Skipping each picture, output the entries exactly as they stand below.

___ RECORD EXTRACTS ___

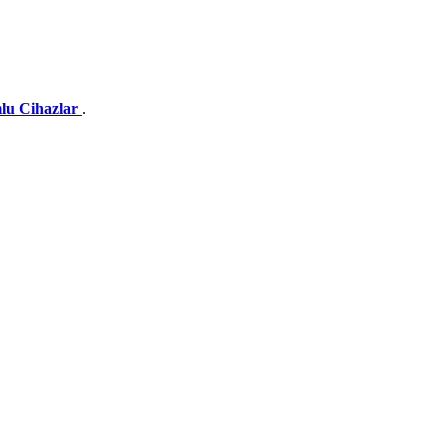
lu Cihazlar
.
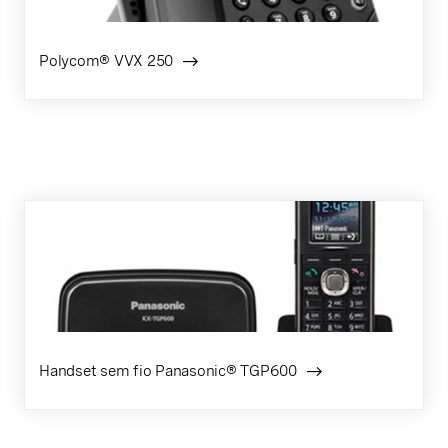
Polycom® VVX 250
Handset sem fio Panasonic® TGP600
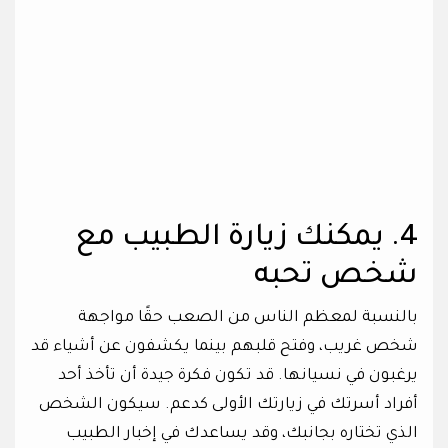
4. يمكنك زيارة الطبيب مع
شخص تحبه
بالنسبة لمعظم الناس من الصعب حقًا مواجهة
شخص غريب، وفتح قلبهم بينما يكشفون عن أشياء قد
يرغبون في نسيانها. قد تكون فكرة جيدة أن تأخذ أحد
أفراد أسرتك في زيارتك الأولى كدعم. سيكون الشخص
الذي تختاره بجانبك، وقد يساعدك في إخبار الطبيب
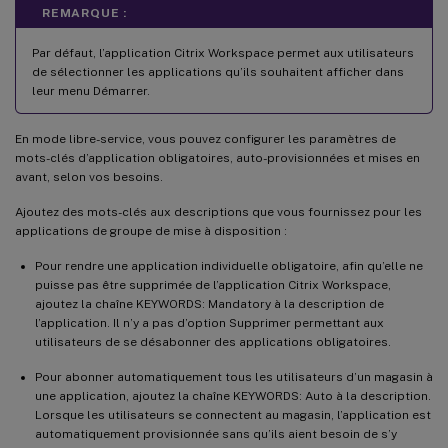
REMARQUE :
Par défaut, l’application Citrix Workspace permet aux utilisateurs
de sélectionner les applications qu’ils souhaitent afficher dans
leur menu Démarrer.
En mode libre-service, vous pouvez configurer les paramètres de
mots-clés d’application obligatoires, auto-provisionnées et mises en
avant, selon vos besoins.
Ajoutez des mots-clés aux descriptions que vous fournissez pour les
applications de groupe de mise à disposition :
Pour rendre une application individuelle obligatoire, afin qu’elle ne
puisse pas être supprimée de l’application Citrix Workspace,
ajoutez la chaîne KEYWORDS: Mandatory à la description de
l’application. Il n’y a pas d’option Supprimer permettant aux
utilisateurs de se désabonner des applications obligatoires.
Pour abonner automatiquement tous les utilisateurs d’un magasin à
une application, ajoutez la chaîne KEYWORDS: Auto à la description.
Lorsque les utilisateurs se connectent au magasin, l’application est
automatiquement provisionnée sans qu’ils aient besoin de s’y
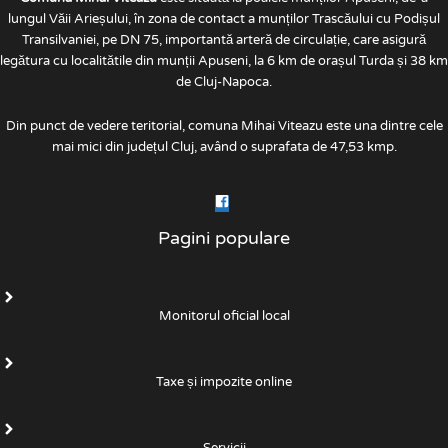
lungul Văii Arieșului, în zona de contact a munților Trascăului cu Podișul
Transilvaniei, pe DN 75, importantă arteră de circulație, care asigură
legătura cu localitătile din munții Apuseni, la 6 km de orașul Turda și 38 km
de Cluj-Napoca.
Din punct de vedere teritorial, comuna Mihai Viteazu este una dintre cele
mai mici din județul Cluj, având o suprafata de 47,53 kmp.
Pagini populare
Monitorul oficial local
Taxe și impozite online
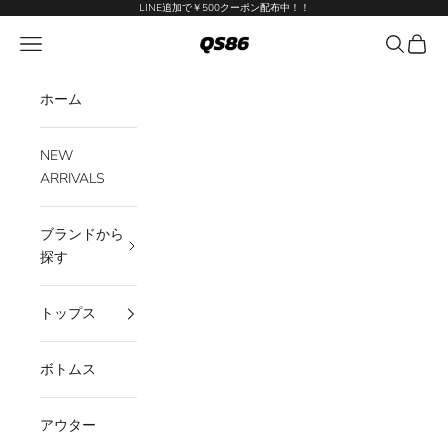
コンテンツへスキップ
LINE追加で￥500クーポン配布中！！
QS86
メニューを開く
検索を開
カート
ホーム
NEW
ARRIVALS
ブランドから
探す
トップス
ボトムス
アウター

___

EXERCISE SOLUTION
lu Cihazlar
.
Polycom® VVX 250
Handset sem fio Panasonic® TGP600
4. يمكنك زيارة الطبيب مع
شخص تحبه
بالنسبة لمعظم الناس من الصعب حقًا مواجهة
شخص غريب، وفتح قلبهم بينما يكشفون عن أشياء قد
يرغبون في نسيانها. قد تكون فكرة جيدة أن تأخذ أحد
أفراد أسرتك في زيارتك الأولى كدعم. سيكون الشخص
الذي تختاره بجانبك، وقد يساعدك في إخبار الطبيب
REMARQUE :
Par défaut, l’application Citrix Workspace permet aux utilisateurs
de sélectionner les applications qu’ils souhaitent afficher dans
leur menu Démarrer.
En mode libre-service, vous pouvez configurer les paramètres de
mots-clés d’application obligatoires, auto-provisionnées et mises en
avant, selon vos besoins.
Ajoutez des mots-clés aux descriptions que vous fournissez pour les
applications de groupe de mise à disposition :
Pour rendre une application individuelle obligatoire, afin qu’elle ne
puisse pas être supprimée de l’application Citrix Workspace,
ajoutez la chaîne KEYWORDS: Mandatory à la description de
l’application. Il n’y a pas d’option Supprimer permettant aux
utilisateurs de se désabonner des applications obligatoires.
Pour abonner automatiquement tous les utilisateurs d’un magasin à
une application, ajoutez la chaîne KEYWORDS: Auto à la description.
Lorsque les utilisateurs se connectent au magasin, l’application est
automatiquement provisionnée sans qu’ils aient besoin de s’y
lungul Văii Arieșului, în zona de contact a munților Trascăului cu Podișul
Transilvaniei, pe DN 75, importantă arteră de circulație, care asigură
legătura cu localitătile din munții Apuseni, la 6 km de orașul Turda și 38 km
de Cluj-Napoca.
Din punct de vedere teritorial, comuna Mihai Viteazu este una dintre cele
mai mici din județul Cluj, având o suprafata de 47,53 kmp.
Pagini populare
Monitorul oficial local
Taxe și impozite online
コンテンツへスキップ
LINE追加で￥500クーポン配布中！！
QS86
メニューを開く
検索を開
カート
ホーム
NEW
ARRIVALS
ブランドから
探す
トップス
ボトムス
アウター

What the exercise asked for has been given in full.